Kazakh National Women's Teacher Training University
- Type: National
- Established: 1944
- Rector: Dr Gulmira Qanay
- Administrative staff: 595
- Location: Aiteke Bi, 99, Almaty, Kazakhstan
- Campus: urban;
- Website: https://qyzpu.edu.kz/en/

= Kazakh National Women's Teacher Training University =

Women-only Kazakhstani higher education institution

The Kazakh National Women's Teacher Training University (Қазақ ұлттық қыздар педагогикалық университеті) is a women-only Kazakhstani higher education institution in Almaty.

== History ==
The university was founded on 15 August 1944. The basis for its opening was the resolution of the Council of People's Commissars of the Kazakh SSR No. 457 "On the training of qualified pedagogical personnel from among the Kazakh female youth." Initially, it included three faculties: physics and mathematics, history, language and literature. In 1945, the Faculty of Natural Geography was opened, in 1968: the Faculty of Music and Song. In 1971, the Faculty of Language and Literature was transformed into a Philological Faculty, and the Faculty of History into History and Pedagogy. In 1984, the Faculty of History and Education was divided into the Faculty of History and the Faculty of Preschool Education.

After 1954, the question of closing the institute was raised several times, since it allegedly fulfilled its purpose, but the Kazakh SSR authorities decided to keep the university.

In 2000, as part of the institute, there were historical-philological and economic faculties, as well as faculties of natural history and educational services.

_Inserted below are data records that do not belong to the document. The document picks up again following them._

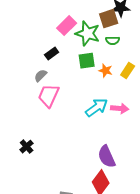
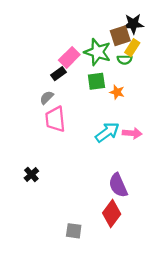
pink rectangle: (67, 26) -> (69, 57), moved
yellow rectangle: (128, 71) -> (132, 48), moved
pink trapezoid: (49, 96) -> (55, 119), turned -30

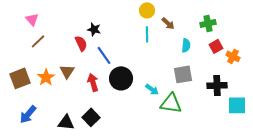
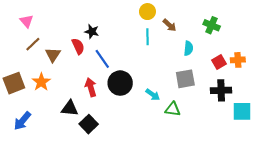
green cross: (208, 23) -> (212, 25), turned 35
red square: (216, 46) -> (219, 62), moved
orange cross: (233, 56) -> (238, 60), turned -32
brown triangle: (67, 71) -> (53, 55), moved
green triangle: (171, 103) -> (173, 109), size x0.7
black triangle: (66, 122) -> (70, 108), moved

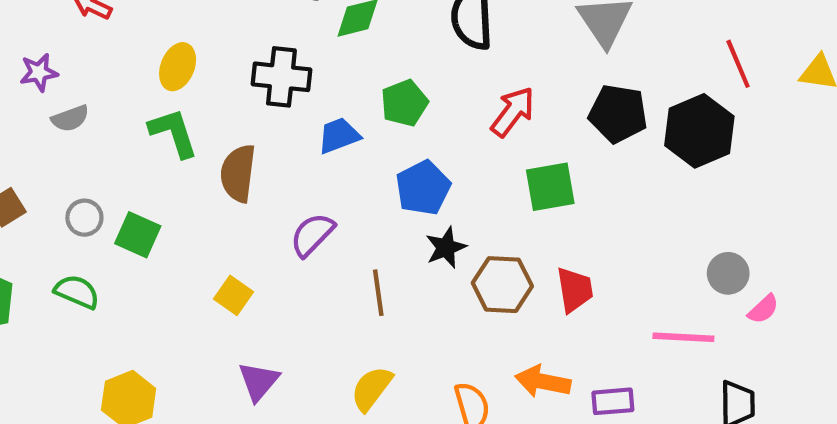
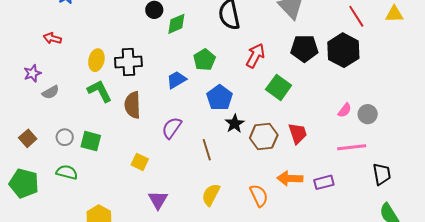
black cross: (281, 77) -> (128, 62), moved
green square: (550, 187) -> (279, 87), turned -35
pink semicircle: (763, 309) -> (345, 110), moved

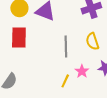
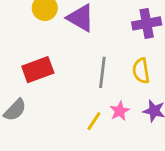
red rectangle: (19, 38) -> (38, 70), moved, turned 60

Since 2003, the university has published its own newspaper named Aqtoty.

Since 2004, within the framework of the State Program for the Development of Education for 2005–2010, an original quality management system has been introduced at the institute and the transition to a credit system of education, as well as to a two-stage training system "bachelor's - master's", has begun. In the ranking of the National Accreditation Center under the Ministry of Education and Science of the Republic of Kazakhstan, the university has been ranked second among pedagogical educational institutions since 2006.

By the Decree of the President of the Republic of Kazakhstan No. 805 of 25 December 2018, the Kazakh State Women's Teacher Training University was given the status of National.

== Structure ==
Scientific research at the university is carried out by 32 departments, a research institute for social and gender studies, a fundamental research center and 3 research laboratories.

Faculties:

- Faculty of Culture and Art
- Social and Humanitarian Faculty
- Faculty of Natural Sciences
- Faculty of Philology
- Faculty of Physics and Mathematics
- Faculty of Pedagogy and Psychology

Today the university employs over 700 teachers.

The university has a vocal and instrumental ensemble "Aigul", an opera studio "Oner Zhastan", a laureate of international competitions, folklore and ethnographic ensemble "Ular", vocal and dance groups "Tomiris" and "Yerkenaz".

== Campus ==
The educational building specially for the Women's Teacher Training University was built in 1954 by the architect V. Biryukov and engineer V. Brandt. It is located at Gogol Street, 114.

After the construction of a new building at Aiteke bi Street, 99, the administration and a number of departments were transferred to it. The new building was built on the back of the historic building.

== Architecture ==
The building is an architectural monument, built in classic style characteristics using national Kazakh motives. The construction in the volumetric-planning composition of a 3-story, rectangular building was designed in the classicist traditions. The main entrance, located along the central axis of the structure in the projection, is accentuated by a portico flanked by pylons. The first floor is designed as a basement, rusticated. Throughout the projection, the plane of the wall of the first floor is dissected by pilasters that serve as supports for the columns of the portico. The composition solution of the facades is based on the horizontal rhythm of paired window openings. Along the perimeter of the building runs a multi-profile cornice with a small extension, decorated with elements of Soviet symbols and national ornamentation.

=== Monument status ===
On 10 November 2010, a new State List of Historical and Cultural Monuments of the Local Significance of the city of Almaty was approved, simultaneously with which all previous decisions on this matter were declared invalid. In this Resolution, the status of a local monument of the university building was preserved. The boundaries of the protected zones were approved in 2014.